Task to carry out: Print only the lines from the top of the data through the line with "drogas quieren otras", both included, skipping every picture.

[Material for this task — start]

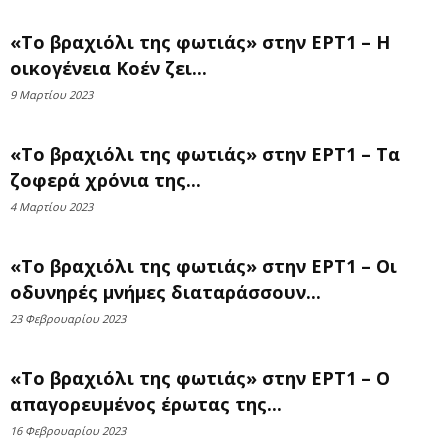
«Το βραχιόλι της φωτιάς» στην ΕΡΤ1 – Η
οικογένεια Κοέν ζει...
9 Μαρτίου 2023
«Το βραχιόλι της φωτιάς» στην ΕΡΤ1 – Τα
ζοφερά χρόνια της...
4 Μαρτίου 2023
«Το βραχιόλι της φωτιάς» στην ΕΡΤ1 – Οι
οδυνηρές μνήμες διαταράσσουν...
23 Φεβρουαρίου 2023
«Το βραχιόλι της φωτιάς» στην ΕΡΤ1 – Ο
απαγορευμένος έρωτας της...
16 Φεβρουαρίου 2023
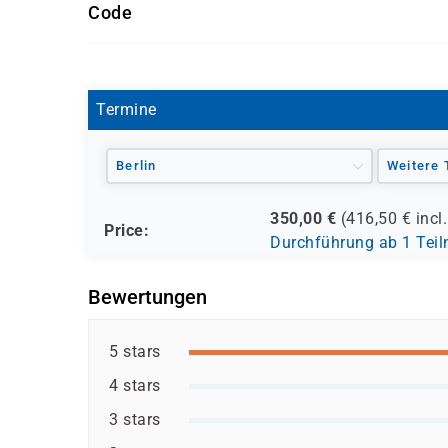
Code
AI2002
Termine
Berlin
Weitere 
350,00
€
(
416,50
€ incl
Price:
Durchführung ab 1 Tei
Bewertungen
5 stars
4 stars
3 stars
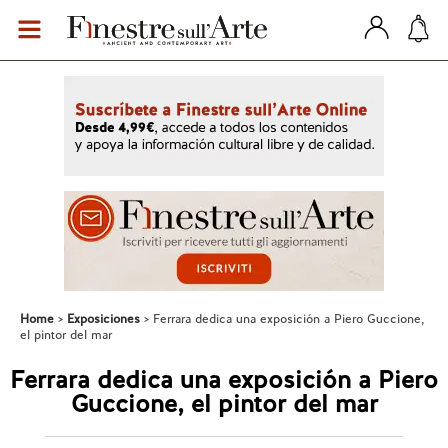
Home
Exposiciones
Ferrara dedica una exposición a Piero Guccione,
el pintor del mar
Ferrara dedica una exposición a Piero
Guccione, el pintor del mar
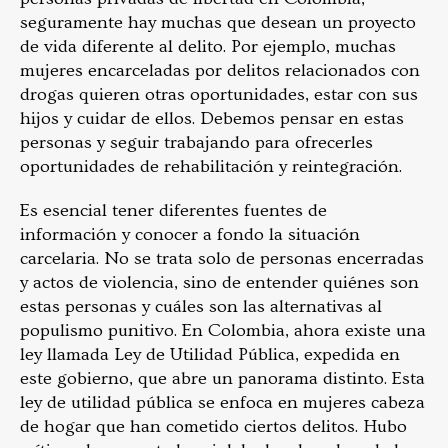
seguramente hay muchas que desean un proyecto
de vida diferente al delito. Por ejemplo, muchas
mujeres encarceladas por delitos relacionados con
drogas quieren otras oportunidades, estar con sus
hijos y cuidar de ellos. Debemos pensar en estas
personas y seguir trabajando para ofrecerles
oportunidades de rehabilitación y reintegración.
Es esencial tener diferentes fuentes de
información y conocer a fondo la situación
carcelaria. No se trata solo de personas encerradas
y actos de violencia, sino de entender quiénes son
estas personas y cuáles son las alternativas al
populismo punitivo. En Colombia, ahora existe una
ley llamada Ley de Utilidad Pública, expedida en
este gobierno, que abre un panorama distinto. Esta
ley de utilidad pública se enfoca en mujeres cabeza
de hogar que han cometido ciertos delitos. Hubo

[Material for this task — finish]

Exercise response:
«Το βραχιόλι της φωτιάς» στην ΕΡΤ1 – Η
οικογένεια Κοέν ζει...
9 Μαρτίου 2023
«Το βραχιόλι της φωτιάς» στην ΕΡΤ1 – Τα
ζοφερά χρόνια της...
4 Μαρτίου 2023
«Το βραχιόλι της φωτιάς» στην ΕΡΤ1 – Οι
οδυνηρές μνήμες διαταράσσουν...
23 Φεβρουαρίου 2023
«Το βραχιόλι της φωτιάς» στην ΕΡΤ1 – Ο
απαγορευμένος έρωτας της...
16 Φεβρουαρίου 2023
Code
AI2002
Termine
Berlin
Weitere 
350,00
€
(
416,50
€ incl
Price:
Durchführung ab 1 Tei
Bewertungen
5 stars
4 stars
3 stars
Home
Exposiciones
Ferrara dedica una exposición a Piero Guccione,
el pintor del mar
Ferrara dedica una exposición a Piero
Guccione, el pintor del mar
seguramente hay muchas que desean un proyecto
de vida diferente al delito. Por ejemplo, muchas
mujeres encarceladas por delitos relacionados con
drogas quieren otras oportunidades, estar con sus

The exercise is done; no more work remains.